The president-elect wants to use high tariffs to rebalance global trade to favor domestic manufacturing and to raise additional government revenue that could help reduce income taxes or pay for other programs.
Trump has vowed to impose tariffs of 60 percent on imports from China and 10 to 20 percent on all other foreign products, while threatening to hit individual companies such as John Deere and items made in Mexico with separate fees.
“He is fully willing to implement the tariffs. And he is fully willing to cut a deal if he thinks a deal is better for the interests of the United States,” said Clete Willems, who served as a top White House international economics aide in Trump’s first term.

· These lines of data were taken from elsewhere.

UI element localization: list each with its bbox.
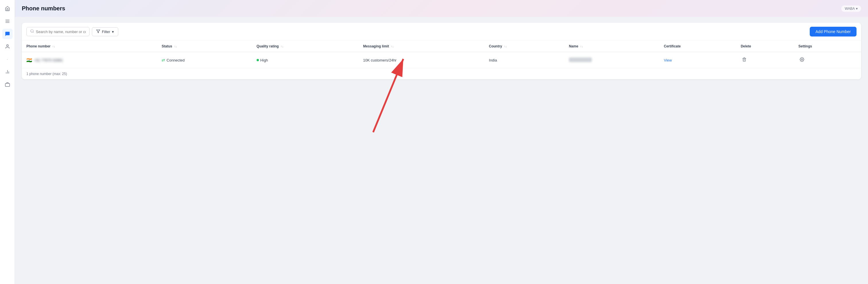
main-content: Phone numbers WABA ▾ bbox=[15, 0, 868, 284]
filter-button[interactable]: Filter ▾ bbox=[92, 27, 118, 36]
cell-status: ⇄ Connected bbox=[157, 52, 252, 68]
table-row: 🇮🇳 +91 77675 02681 ⇄ Connected bbox=[22, 52, 861, 68]
cell-phone-number: 🇮🇳 +91 77675 02681 bbox=[22, 52, 157, 68]
svg-point-3 bbox=[7, 45, 8, 46]
cell-quality: High bbox=[252, 52, 359, 68]
svg-point-10 bbox=[801, 59, 803, 60]
sort-icon-country[interactable]: ↑↓ bbox=[504, 45, 507, 48]
waba-selector[interactable]: WABA ▾ bbox=[841, 5, 861, 12]
sidebar-item-analytics[interactable] bbox=[2, 67, 12, 77]
sidebar-item-dot[interactable]: · bbox=[2, 54, 12, 64]
page-header: Phone numbers WABA ▾ bbox=[15, 0, 868, 17]
connected-arrows-icon: ⇄ bbox=[162, 58, 165, 62]
sidebar-item-tools[interactable] bbox=[2, 79, 12, 90]
delete-button[interactable] bbox=[741, 56, 748, 64]
col-phone-number: Phone number ↑↓ bbox=[22, 41, 157, 52]
svg-rect-7 bbox=[5, 83, 9, 87]
content-area: Filter ▾ Add Phone Number Phone number ↑… bbox=[15, 17, 868, 284]
toolbar: Filter ▾ Add Phone Number bbox=[22, 23, 861, 41]
status-value: Connected bbox=[166, 58, 185, 62]
col-delete: Delete bbox=[736, 41, 794, 52]
sidebar: · bbox=[0, 0, 15, 284]
quality-dot bbox=[257, 59, 259, 61]
cell-certificate: View bbox=[659, 52, 736, 68]
svg-marker-9 bbox=[96, 30, 100, 33]
toolbar-left: Filter ▾ bbox=[26, 27, 118, 36]
messaging-limit-value: 10K customers/24hr bbox=[363, 58, 396, 62]
sort-icon-messaging[interactable]: ↑↓ bbox=[391, 45, 394, 48]
sort-icon-name[interactable]: ↑↓ bbox=[580, 45, 583, 48]
search-icon bbox=[30, 29, 34, 34]
certificate-view-link[interactable]: View bbox=[664, 58, 672, 62]
filter-label: Filter bbox=[102, 30, 110, 34]
country-value: India bbox=[489, 58, 497, 62]
sidebar-item-home[interactable] bbox=[2, 3, 12, 14]
phone-numbers-card: Filter ▾ Add Phone Number Phone number ↑… bbox=[22, 23, 861, 79]
cell-delete bbox=[736, 52, 794, 68]
name-value bbox=[569, 57, 592, 62]
search-input[interactable] bbox=[36, 30, 86, 34]
col-country: Country ↑↓ bbox=[484, 41, 564, 52]
col-messaging-limit: Messaging limit ↑↓ bbox=[359, 41, 484, 52]
phone-numbers-table: Phone number ↑↓ Status ↑↓ Quality rating… bbox=[22, 41, 861, 68]
col-settings: Settings bbox=[794, 41, 861, 52]
filter-icon bbox=[96, 29, 100, 34]
sidebar-item-menu[interactable] bbox=[2, 16, 12, 26]
sort-icon-quality[interactable]: ↑↓ bbox=[281, 45, 284, 48]
phone-number-value: +91 77675 02681 bbox=[34, 58, 63, 62]
sort-icon-phone[interactable]: ↑↓ bbox=[52, 45, 55, 48]
cell-country: India bbox=[484, 52, 564, 68]
waba-label: WABA bbox=[845, 7, 855, 11]
col-quality-rating: Quality rating ↑↓ bbox=[252, 41, 359, 52]
search-box[interactable] bbox=[26, 27, 90, 36]
add-phone-number-button[interactable]: Add Phone Number bbox=[810, 27, 857, 36]
table-header-row: Phone number ↑↓ Status ↑↓ Quality rating… bbox=[22, 41, 861, 52]
table-footer: 1 phone number (max: 25) bbox=[22, 68, 861, 79]
sidebar-item-messages[interactable] bbox=[2, 29, 12, 39]
settings-button[interactable] bbox=[799, 56, 805, 64]
header-right: WABA ▾ bbox=[841, 5, 861, 12]
filter-chevron-icon: ▾ bbox=[112, 30, 114, 34]
flag-icon: 🇮🇳 bbox=[26, 57, 32, 63]
sidebar-item-contacts[interactable] bbox=[2, 41, 12, 52]
chevron-down-icon: ▾ bbox=[856, 7, 858, 11]
quality-value: High bbox=[260, 58, 268, 62]
col-certificate: Certificate bbox=[659, 41, 736, 52]
col-name: Name ↑↓ bbox=[564, 41, 659, 52]
cell-settings bbox=[794, 52, 861, 68]
page-title: Phone numbers bbox=[22, 5, 65, 12]
cell-name bbox=[564, 52, 659, 68]
sort-icon-status[interactable]: ↑↓ bbox=[174, 45, 177, 48]
svg-point-8 bbox=[31, 30, 33, 32]
cell-messaging-limit: 10K customers/24hr bbox=[359, 52, 484, 68]
col-status: Status ↑↓ bbox=[157, 41, 252, 52]
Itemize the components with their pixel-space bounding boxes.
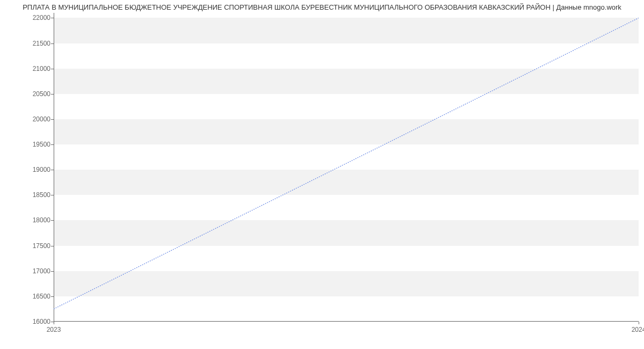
- chart-container: 20232024 1600016500170001750018000185001…: [0, 13, 644, 335]
- y-tick-mark: [51, 170, 54, 170]
- grid-band: [54, 69, 639, 94]
- y-tick-mark: [51, 119, 54, 120]
- chart-title: РПЛАТА В МУНИЦИПАЛЬНОЕ БЮДЖЕТНОЕ УЧРЕЖДЕ…: [23, 1, 621, 12]
- y-tick-label: 21500: [33, 40, 50, 47]
- y-tick-label: 16500: [33, 293, 50, 300]
- y-tick-label: 18500: [33, 191, 50, 199]
- x-axis-line: [54, 321, 639, 322]
- y-tick-label: 20500: [33, 90, 50, 98]
- y-tick-label: 19500: [33, 141, 50, 148]
- grid-band: [54, 18, 639, 43]
- y-tick-mark: [51, 43, 54, 44]
- y-tick-mark: [51, 144, 54, 145]
- y-tick-mark: [51, 246, 54, 246]
- grid-band: [54, 170, 639, 195]
- x-tick-label: 2024: [632, 326, 644, 333]
- y-tick-mark: [51, 271, 54, 272]
- y-tick-label: 20000: [33, 115, 50, 123]
- y-tick-label: 18000: [33, 216, 50, 224]
- y-tick-label: 16000: [33, 318, 50, 325]
- y-axis-line: [54, 13, 54, 322]
- y-tick-label: 19000: [33, 166, 50, 173]
- y-tick-label: 17500: [33, 242, 50, 250]
- y-tick-mark: [51, 296, 54, 297]
- x-tick-mark: [639, 322, 639, 324]
- y-tick-label: 21000: [33, 65, 50, 72]
- grid-band: [54, 271, 639, 296]
- y-tick-mark: [51, 220, 54, 221]
- x-tick-label: 2023: [47, 326, 61, 333]
- grid-band: [54, 220, 639, 245]
- plot-area: 20232024: [54, 13, 639, 322]
- y-tick-label: 17000: [33, 267, 50, 275]
- grid-band: [54, 119, 639, 144]
- y-tick-mark: [51, 94, 54, 94]
- x-tick-mark: [54, 322, 54, 324]
- y-tick-mark: [51, 69, 54, 69]
- y-tick-label: 22000: [33, 14, 50, 21]
- y-tick-mark: [51, 195, 54, 195]
- y-tick-mark: [51, 18, 54, 18]
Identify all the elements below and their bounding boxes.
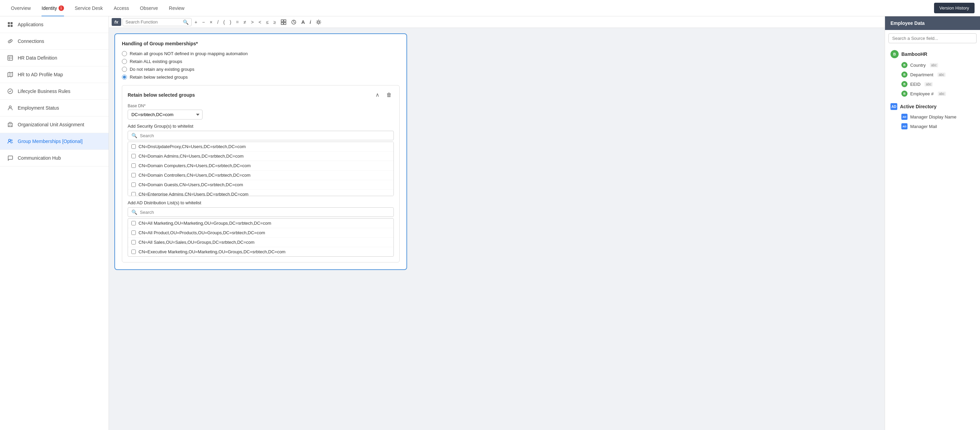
clock-icon[interactable] (290, 18, 298, 26)
radio-retain-all[interactable]: Retain ALL existing groups (122, 59, 399, 64)
list-item[interactable]: CN=All Marketing,OU=Marketing,OU=Groups,… (128, 218, 393, 228)
version-history-button[interactable]: Version History (934, 3, 975, 13)
field-eeid[interactable]: B EEID abc (888, 79, 977, 89)
formula-input[interactable] (126, 19, 183, 24)
nav-review[interactable]: Review (163, 0, 190, 16)
checkbox-input[interactable] (131, 221, 136, 225)
main-card: Handling of Group memberships* Retain al… (115, 33, 407, 270)
svg-rect-4 (8, 56, 13, 60)
gte-icon[interactable]: ≥ (272, 18, 278, 26)
grid-view-icon[interactable] (279, 18, 288, 26)
checkbox-input[interactable] (131, 183, 136, 187)
sub-card-actions: ∧ 🗑 (374, 91, 394, 99)
radio-input-do-not-retain[interactable] (122, 67, 127, 72)
radio-retain-below[interactable]: Retain below selected groups (122, 75, 399, 80)
security-search-input[interactable] (140, 133, 390, 138)
list-item[interactable]: CN=Domain Admins,CN=Users,DC=srbtech,DC=… (128, 151, 393, 161)
svg-point-16 (11, 140, 12, 141)
field-department[interactable]: B Department abc (888, 70, 977, 79)
sidebar-item-hr-to-ad-profile-map[interactable]: HR to AD Profile Map (0, 66, 108, 83)
field-manager-display-name[interactable]: AD Manager Display Name (888, 112, 977, 121)
list-item[interactable]: CN=Enterprise Admins,CN=Users,DC=srbtech… (128, 190, 393, 196)
sidebar-item-org-unit-assignment[interactable]: Organizational Unit Assignment (0, 116, 108, 133)
nav-identity[interactable]: Identity 1 (36, 0, 69, 16)
text-icon[interactable]: A (299, 18, 307, 26)
sidebar-item-lifecycle-business-rules[interactable]: Lifecycle Business Rules (0, 83, 108, 100)
less-than-icon[interactable]: < (257, 18, 263, 26)
radio-input-retain-below[interactable] (122, 75, 127, 80)
delete-button[interactable]: 🗑 (384, 91, 394, 99)
source-search-input[interactable] (888, 33, 977, 43)
sidebar-item-communication-hub[interactable]: Communication Hub (0, 150, 108, 167)
list-item[interactable]: CN=DnsUpdateProxy,CN=Users,DC=srbtech,DC… (128, 142, 393, 151)
list-item[interactable]: CN=Domain Guests,CN=Users,DC=srbtech,DC=… (128, 180, 393, 190)
building-icon (7, 121, 14, 128)
sidebar: Applications Connections HR Data Definit… (0, 16, 109, 430)
formula-toolbar: fx 🔍 + − × / ( ) = ≠ > < ≤ ≥ A i (109, 16, 885, 28)
fx-button[interactable]: fx (111, 18, 121, 26)
grid-icon (7, 21, 14, 28)
bamboo-field-badge: B (901, 91, 907, 97)
plus-icon[interactable]: + (193, 18, 199, 26)
nav-service-desk[interactable]: Service Desk (70, 0, 108, 16)
list-item[interactable]: CN=Domain Controllers,CN=Users,DC=srbtec… (128, 170, 393, 180)
list-item[interactable]: CN=All Sales,OU=Sales,OU=Groups,DC=srbte… (128, 237, 393, 247)
sidebar-item-connections[interactable]: Connections (0, 33, 108, 50)
checkbox-input[interactable] (131, 154, 136, 158)
settings-icon[interactable] (314, 18, 323, 26)
nav-observe[interactable]: Observe (134, 0, 163, 16)
checkbox-input[interactable] (131, 173, 136, 177)
not-equals-icon[interactable]: ≠ (242, 18, 248, 26)
sidebar-item-employment-status[interactable]: Employment Status (0, 100, 108, 116)
link-icon (7, 38, 14, 45)
field-manager-mail[interactable]: AD Manager Mail (888, 121, 977, 131)
ad-icon: AD (891, 103, 897, 110)
checkbox-input[interactable] (131, 231, 136, 235)
sidebar-item-applications[interactable]: Applications (0, 16, 108, 33)
users-icon (7, 138, 14, 145)
checkbox-input[interactable] (131, 163, 136, 168)
nav-access[interactable]: Access (108, 0, 134, 16)
nav-overview[interactable]: Overview (5, 0, 36, 16)
svg-rect-20 (284, 22, 286, 24)
checkbox-input[interactable] (131, 192, 136, 196)
open-paren-icon[interactable]: ( (221, 18, 227, 26)
svg-rect-2 (8, 25, 10, 27)
formula-input-wrap: 🔍 (123, 18, 192, 26)
bamboo-field-badge: B (901, 81, 907, 87)
checkbox-input[interactable] (131, 250, 136, 254)
radio-do-not-retain[interactable]: Do not retain any existing groups (122, 67, 399, 72)
radio-retain-not-defined[interactable]: Retain all groups NOT defined in group m… (122, 51, 399, 56)
sidebar-item-group-memberships[interactable]: Group Memberships [Optional] (0, 133, 108, 150)
table-icon (7, 54, 14, 61)
list-item[interactable]: CN=Domain Computers,CN=Users,DC=srbtech,… (128, 161, 393, 170)
checkbox-input[interactable] (131, 144, 136, 149)
close-paren-icon[interactable]: ) (228, 18, 233, 26)
svg-point-12 (9, 106, 11, 108)
checkbox-input[interactable] (131, 240, 136, 244)
info-icon[interactable]: i (308, 18, 313, 26)
greater-than-icon[interactable]: > (249, 18, 255, 26)
sub-card: Retain below selected groups ∧ 🗑 Base DN… (122, 85, 399, 263)
list-item[interactable]: CN=Executive Marketing,OU=Marketing,OU=G… (128, 247, 393, 256)
ad-field-icon: AD (901, 114, 907, 120)
radio-input-retain-not-defined[interactable] (122, 51, 127, 56)
field-employee-num[interactable]: B Employee # abc (888, 89, 977, 99)
rules-icon (7, 88, 14, 95)
distribution-search-input[interactable] (140, 210, 390, 215)
list-item[interactable]: CN=All Product,OU=Products,OU=Groups,DC=… (128, 228, 393, 237)
field-country[interactable]: B Country abc (888, 60, 977, 70)
divide-icon[interactable]: / (215, 18, 220, 26)
bamboo-field-badge: B (901, 62, 907, 68)
add-security-label: Add Security Group(s) to whitelist (128, 124, 394, 129)
sidebar-item-hr-data-definition[interactable]: HR Data Definition (0, 50, 108, 66)
lte-icon[interactable]: ≤ (264, 18, 270, 26)
base-dn-select[interactable]: DC=srbtech,DC=com (128, 110, 202, 119)
minus-icon[interactable]: − (200, 18, 207, 26)
svg-point-22 (318, 21, 320, 23)
multiply-icon[interactable]: × (208, 18, 214, 26)
radio-input-retain-all[interactable] (122, 59, 127, 64)
equals-icon[interactable]: = (234, 18, 240, 26)
bamboo-label: B BambooHR (888, 48, 977, 60)
collapse-button[interactable]: ∧ (374, 91, 382, 99)
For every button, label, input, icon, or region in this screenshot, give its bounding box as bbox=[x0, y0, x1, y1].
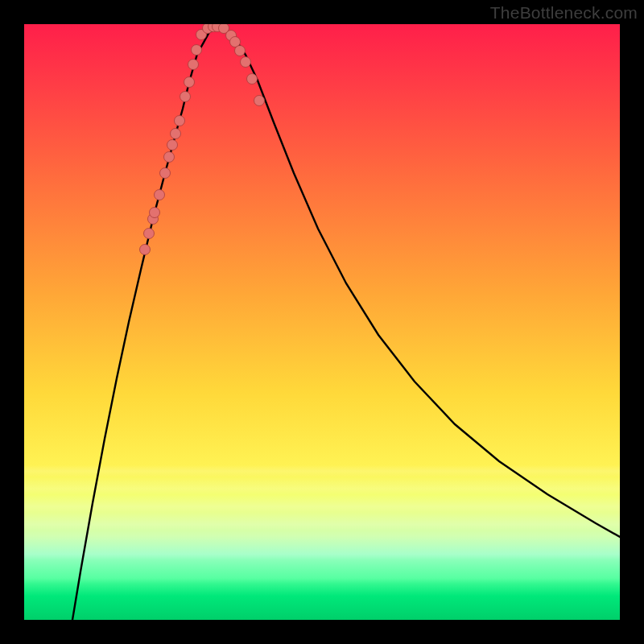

Trump’s plans already are the subject of a high-stakes political fight. Within hours of his election victory, Republican Party factions began jockeying for influence over Trump’s economic policy. The early skirmishes over personnel appointments pit Wall Street-friendly Republicans against trade hard-liners who back high tariffs.
Trump’s first trade action will probably target China, since he could rely on existing legal authority stemming from a 2018 investigation of Chinese trade practices, according to several trade lawyers. His ability to impose universal tariffs is less certain.
On Wall Street, many do not expect all the tariffs to materialize. On Wednesday, Michael Feroli, JPMorgan’s chief U.S. economist, said in a research note that “procedural reasons” will probably delay Trump’s universal tariff beyond 2025. But action against Chinese products could come sooner.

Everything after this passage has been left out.